Finally, all retinal and RNFL measurements provided by the Cirrus and the Spectralis OCT devices were included in the statistical analysis to calculate the definitive LDF combining all OCT measurements. The optimal function was the Spectralis RNFL LDF (the regression analysis provided the same formula). 
The RNFL LDFs provided by the Cirrus and Spectralis devices had the best sensitivity–specificity pairs, while retinal parameters had the poorest diagnostic ability for detecting AD. The inferior inner thickness and the Retinal LDF provided by the Spectralis OCT device had the highest positive likelihood ratios, and the Spectralis RNFL LDF had the lowest negative likelihood ratio. The largest areas under the ROC curves were 0.967 for the Spectralis RNFL LDF and 0.830 for the Cirrus RNFL LDF (Figs. 3, 4). Compared to the OCT-provided parameters, both LDFs had larger areas under the ROC curves (P < 0.05), and a comparison between Cirrus and Spectralis RNFL LDFs revealed significant differences (P = 0.009).

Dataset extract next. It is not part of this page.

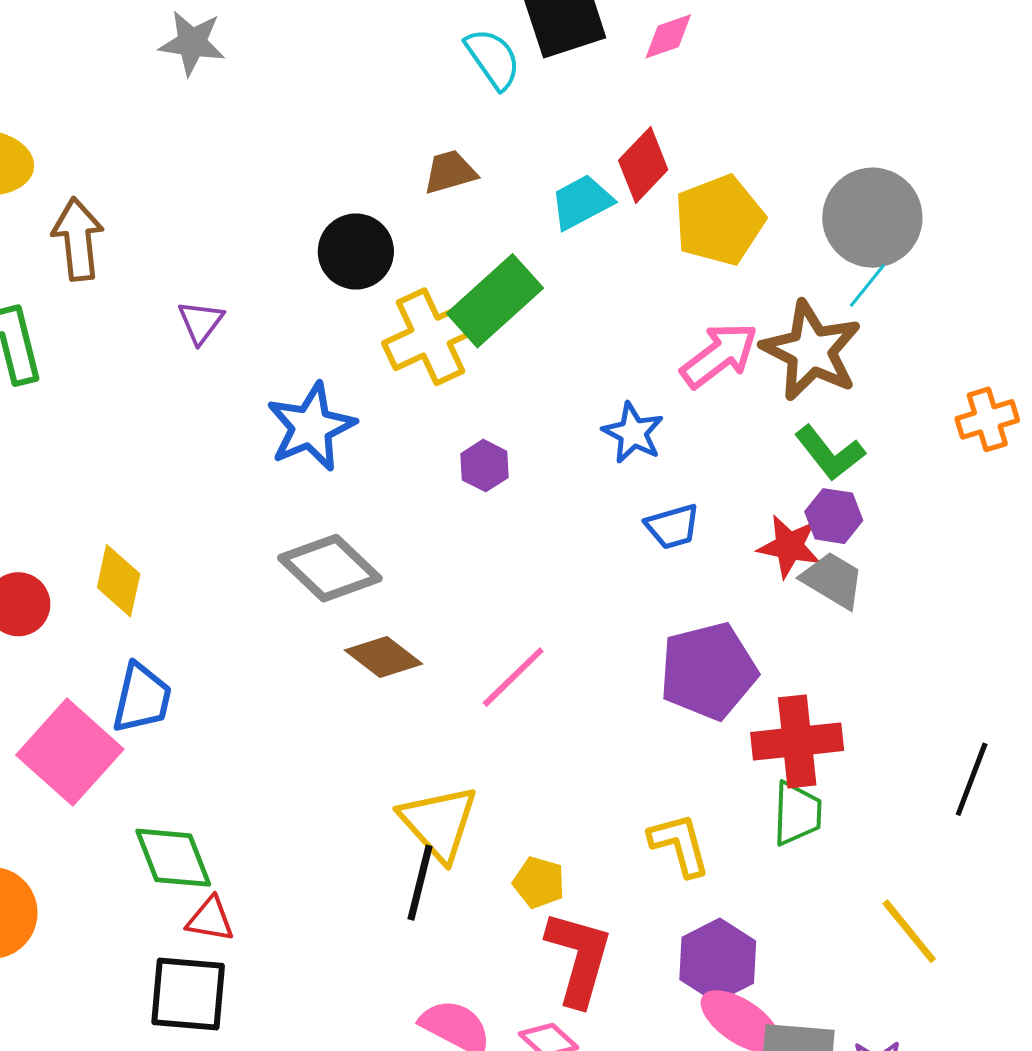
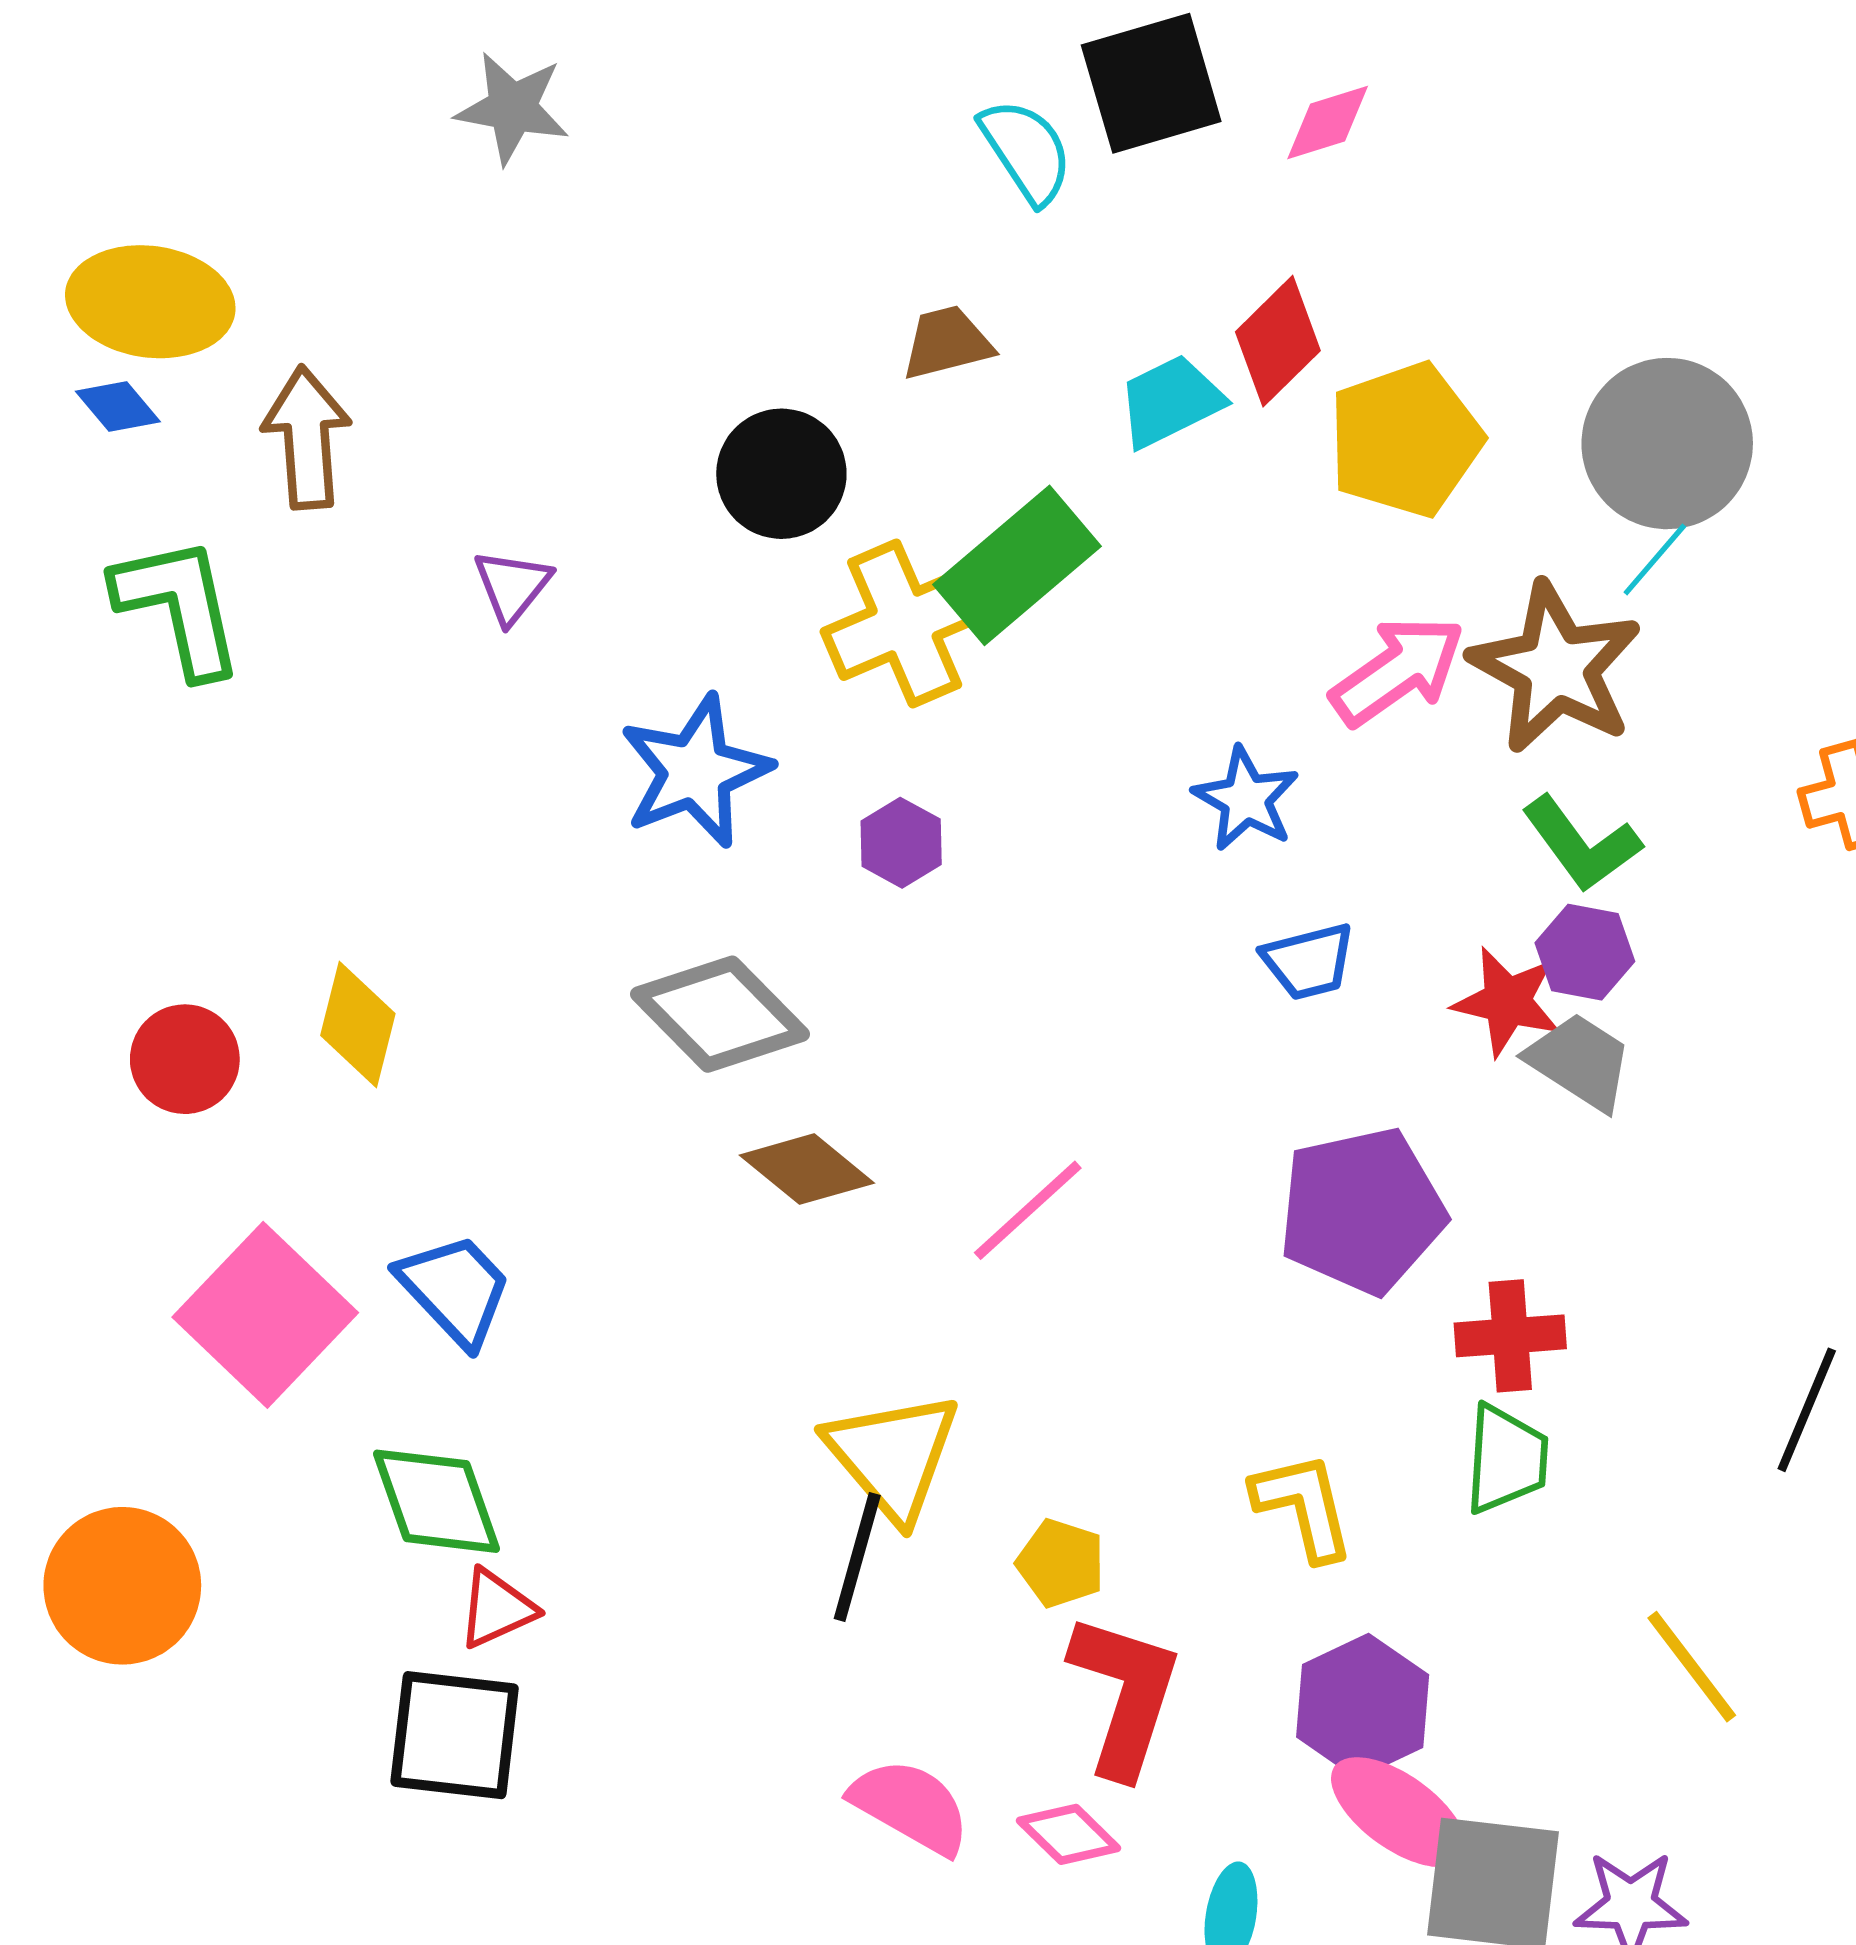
purple hexagon: (484, 466) -> (901, 843), moved
blue trapezoid: (142, 698) -> (455, 1290), moved, turned -58
red cross: (797, 741) -> (1510, 1336), size x0.7
red triangle: (210, 919) -> (497, 1609), turned -36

The best parameter for distinguishing AD patients from healthy controls using OCT measurements was the Spectralis RNFL LDF. 
We used a validation set that included 50 healthy eyes and 50 AD eyes that were not part of the study set to validate our Spectralis RNFL LDF. Mean age of the normal group was 74.99 ± 8.1 years and mean age of the AD group was 74.93 ± 8.8 years. Mean IOP was 14.2 mm Hg in the AD group and 14.4 mm Hg in the control group. Sex, age, and IOP did not differ significantly between the groups in either sample. Both groups (AD and controls) included 31 men (62%) and 19 women (38%). Mean disease duration in the validating set was 1.97 years (range, 0.5–3 years) and the mean MMSE score was 18.29 ± 3.88. In the validating set, the area under the ROC curve was 0.965 for the Spectralis RNFL LDF, higher than that for classic OCT parameters. The area under the ROC curve for nasal RNFL thickness was 0.635 using the Spectralis OCT and 0.598 using the Cirrus OCT, and that for the superior inner retinal thickness was 0.600 using the Spectralis OCT and 0.566 using the Cirrus OCT. 
The PRESS value was 0.0198 for the Spectralis RNFL LDF. This low value indicated that our logistic regression statistical analysis is a good model for predicting AD diagnosis in the study population. 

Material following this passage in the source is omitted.